**Problem requirements:**
Lines with the word "Founders" are the answer; copy each of them from the data below.

**Listed entries:**
↓
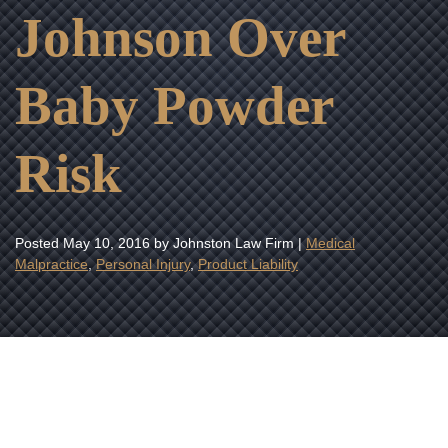
Johnson Over
Baby Powder
Risk
Posted
May 10, 2016
by Johnston Law Firm |
Medical
Malpractice
,
Personal Injury
,
Product Liability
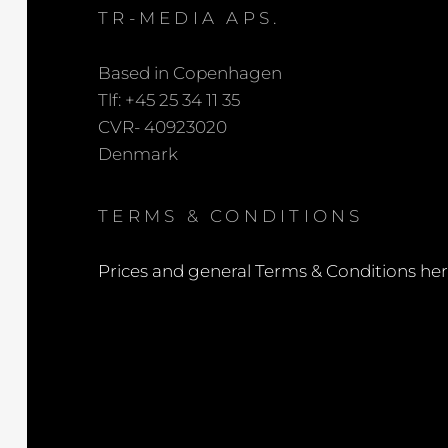
TR-MEDIA APS.
Based in Copenhagen
Tlf: +45 25 34 11 35
CVR- 40923020
Denmark
TERMS & CONDITIONS
Prices and general Terms & Conditions he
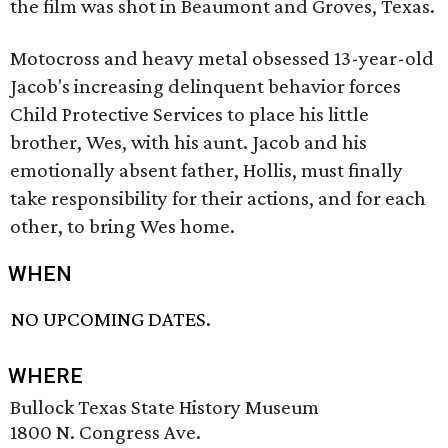
the film was shot in Beaumont and Groves, Texas.
Motocross and heavy metal obsessed 13-year-old
Jacob's increasing delinquent behavior forces
Child Protective Services to place his little
brother, Wes, with his aunt. Jacob and his
emotionally absent father, Hollis, must finally
take responsibility for their actions, and for each
other, to bring Wes home.
WHEN
NO UPCOMING DATES.
WHERE
Bullock Texas State History Museum
1800 N. Congress Ave.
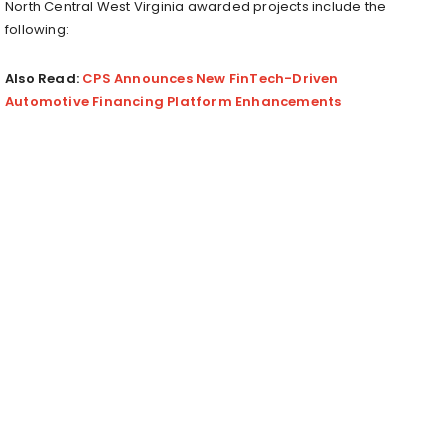
North Central West Virginia awarded projects include the
following:
Also Read:
CPS Announces New FinTech-Driven
Automotive Financing Platform Enhancements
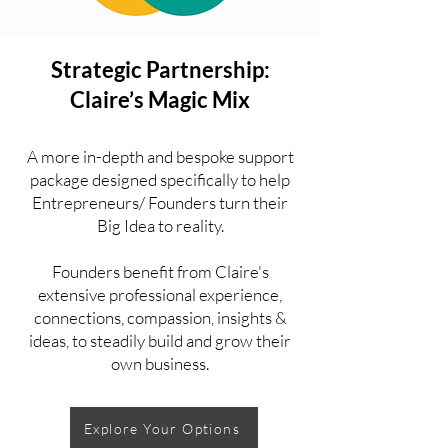
Strategic Partnership:
Claire’s Magic Mix
A more in-depth and bespoke support
package designed specifically to help
Entrepreneurs/ Founders turn their
Big Idea to reality.
Founders benefit from Claire's
extensive professional experience,
connections, compassion, insights &
ideas, to steadily build and grow their
own business.
Explore Your Options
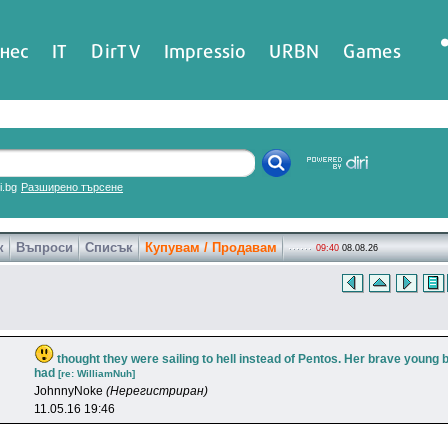
нес
IT
DirTV
Impressio
URBN
Games
ri.bg
Разширено търсене
к
Въпроси
Списък
Купувам / Продавам
09:40
08.08.26
thought they were sailing to hell instead of Pentos. Her brave young 
had
[re: WilliamNuh]
JohnnyNoke
(Нерегистриран)
11.05.16 19:46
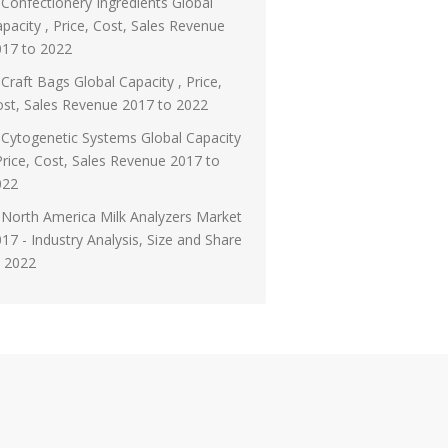
Confectionery Ingredients Global
pacity , Price, Cost, Sales Revenue
017 to 2022
Craft Bags Global Capacity , Price,
st, Sales Revenue 2017 to 2022
Cytogenetic Systems Global Capacity
Price, Cost, Sales Revenue 2017 to
022
North America Milk Analyzers Market
17 - Industry Analysis, Size and Share
o 2022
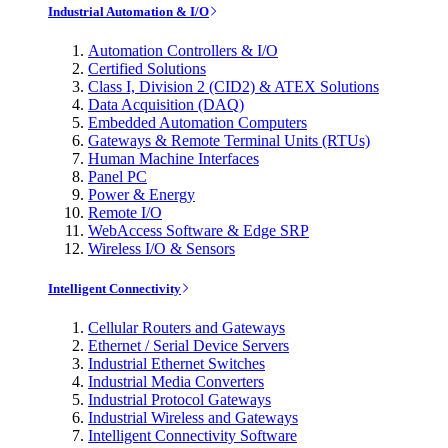
Industrial Automation & I/O
Automation Controllers & I/O
Certified Solutions
Class I, Division 2 (CID2) & ATEX Solutions
Data Acquisition (DAQ)
Embedded Automation Computers
Gateways & Remote Terminal Units (RTUs)
Human Machine Interfaces
Panel PC
Power & Energy
Remote I/O
WebAccess Software & Edge SRP
Wireless I/O & Sensors
Intelligent Connectivity
Cellular Routers and Gateways
Ethernet / Serial Device Servers
Industrial Ethernet Switches
Industrial Media Converters
Industrial Protocol Gateways
Industrial Wireless and Gateways
Intelligent Connectivity Software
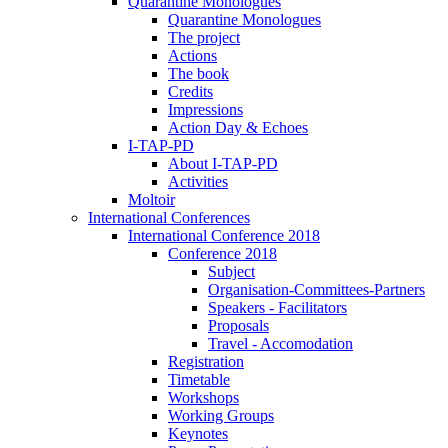
Quarantine Monologues
Quarantine Monologues
The project
Actions
The book
Credits
Impressions
Action Day & Echoes
I-TAP-PD
About I-TAP-PD
Activities
Moltoir
International Conferences
International Conference 2018
Conference 2018
Subject
Organisation-Committees-Partners
Speakers - Facilitators
Proposals
Travel - Accomodation
Registration
Timetable
Workshops
Working Groups
Keynotes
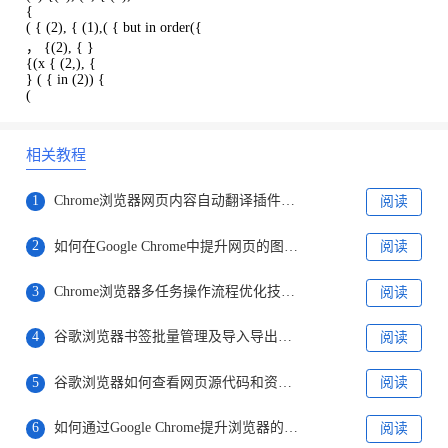
{
( { (2), { (1),( { but in order({
， {(2), { }
{(x { (2,), {
} ( { in (2)) {
(
相关教程
1
Chrome浏览器网页内容自动翻译插件推荐
阅读
2
如何在Google Chrome中提升网页的图像加载效率
阅读
3
Chrome浏览器多任务操作流程优化技巧解析
阅读
4
谷歌浏览器书签批量管理及导入导出操作教程
阅读
5
谷歌浏览器如何查看网页源代码和资源结构
阅读
6
如何通过Google Chrome提升浏览器的性能稳定性
阅读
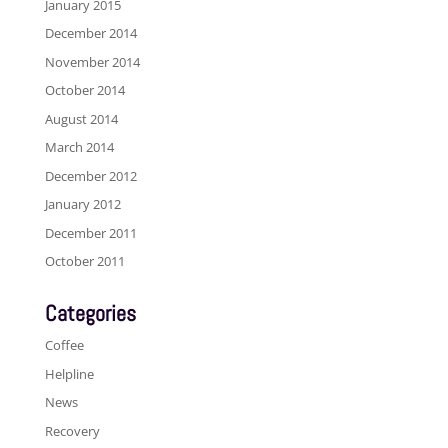
January 2015
December 2014
November 2014
October 2014
August 2014
March 2014
December 2012
January 2012
December 2011
October 2011
Categories
Coffee
Helpline
News
Recovery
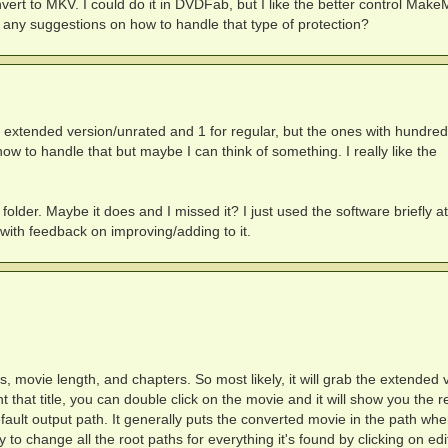
onvert to MKV. I could do it in DVDFab, but I like the better control Mak
 any suggestions on how to handle that type of protection?
r extended version/unrated and 1 for regular, but the ones with hundred
how to handle that but maybe I can think of something. I really like the
folder. Maybe it does and I missed it? I just used the software briefly at
 with feedback on improving/adding to it.
tes, movie length, and chapters. So most likely, it will grab the extended 
nt that title, you can double click on the movie and it will show you the r
default output path. It generally puts the converted movie in the path wher
 to change all the root paths for everything it's found by clicking on edi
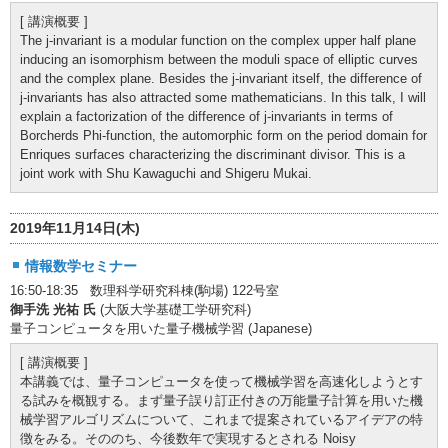
[ 講演概要 ]
The j-invariant is a modular function on the complex upper half plane
inducing an isomorphism between the moduli space of elliptic curves
and the complex plane. Besides the j-invariant itself, the difference of
j-invariants has also attracted some mathematicians. In this talk, I will
explain a factorization of the difference of j-invariants in terms of
Borcherds Phi-function, the automorphic form on the period domain for
Enriques surfaces characterizing the discriminant divisor. This is a
joint work with Shu Kawaguchi and Shigeru Mukai.
2019年11月14日(木)
情報数学セミナー
16:50-18:35 数理科学研究科棟(駒場) 122号室
御手洗 光祐 氏
(大阪大学基礎工学研究科)
量子コンピュータを用いた量子機械学習 (Japanese)
[ 講演概要 ]
本講義では、量子コンピュータを使って機械学習を高速化しようとす
る試みを概観する。まず量子誤り訂正付きの万能量子計算を用いた機
械学習アルゴリズムについて、これまで提案されているアイデアの特
徴をみる。そののち、今後数年で実現するとされる Noisy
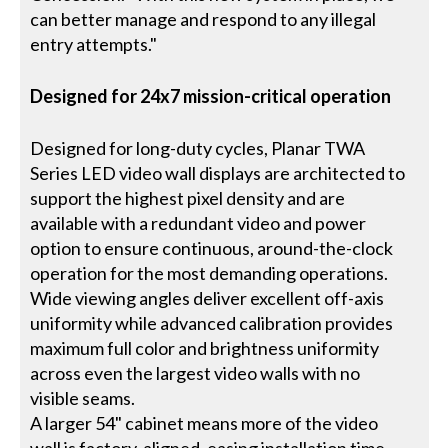
can better manage and respond to any illegal
entry attempts."
Designed for 24x7 mission-critical operation
Designed for long-duty cycles, Planar TWA
Series LED video wall displays are architected to
support the highest pixel density and are
available with a redundant video and power
option to ensure continuous, around-the-clock
operation for the most demanding operations.
Wide viewing angles deliver excellent off-axis
uniformity while advanced calibration provides
maximum full color and brightness uniformity
across even the largest video walls with no
visible seams.
A larger 54" cabinet means more of the video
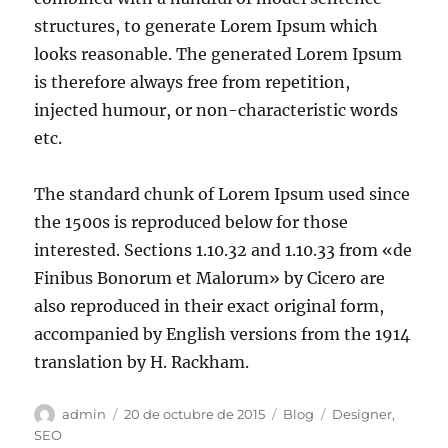
structures, to generate Lorem Ipsum which
looks reasonable. The generated Lorem Ipsum
is therefore always free from repetition,
injected humour, or non-characteristic words
etc.
The standard chunk of Lorem Ipsum used since
the 1500s is reproduced below for those
interested. Sections 1.10.32 and 1.10.33 from «de
Finibus Bonorum et Malorum» by Cicero are
also reproduced in their exact original form,
accompanied by English versions from the 1914
translation by H. Rackham.
admin
20 de octubre de 2015
Blog
Designer
,
SEO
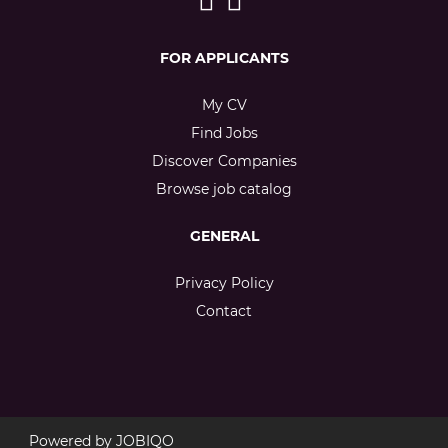
FOR APPLICANTS
My CV
Find Jobs
Discover Companies
Browse job catalog
GENERAL
Privacy Policy
Contact
Powered by
JOBIQO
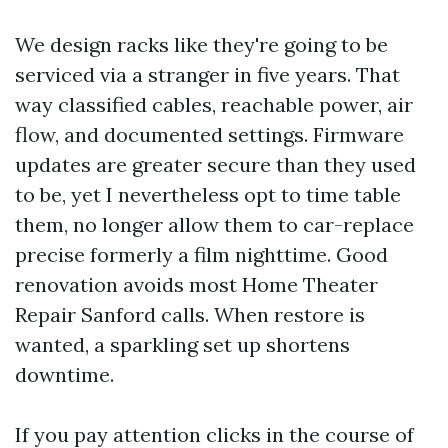
We design racks like they're going to be
serviced via a stranger in five years. That
way classified cables, reachable power, air
flow, and documented settings. Firmware
updates are greater secure than they used
to be, yet I nevertheless opt to time table
them, no longer allow them to car-replace
precise formerly a film nighttime. Good
renovation avoids most Home Theater
Repair Sanford calls. When restore is
wanted, a sparkling set up shortens
downtime.
If you pay attention clicks in the course of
↑
**Response:**
Entrepreneurs/ Founders turn their
Founders benefit from Claire's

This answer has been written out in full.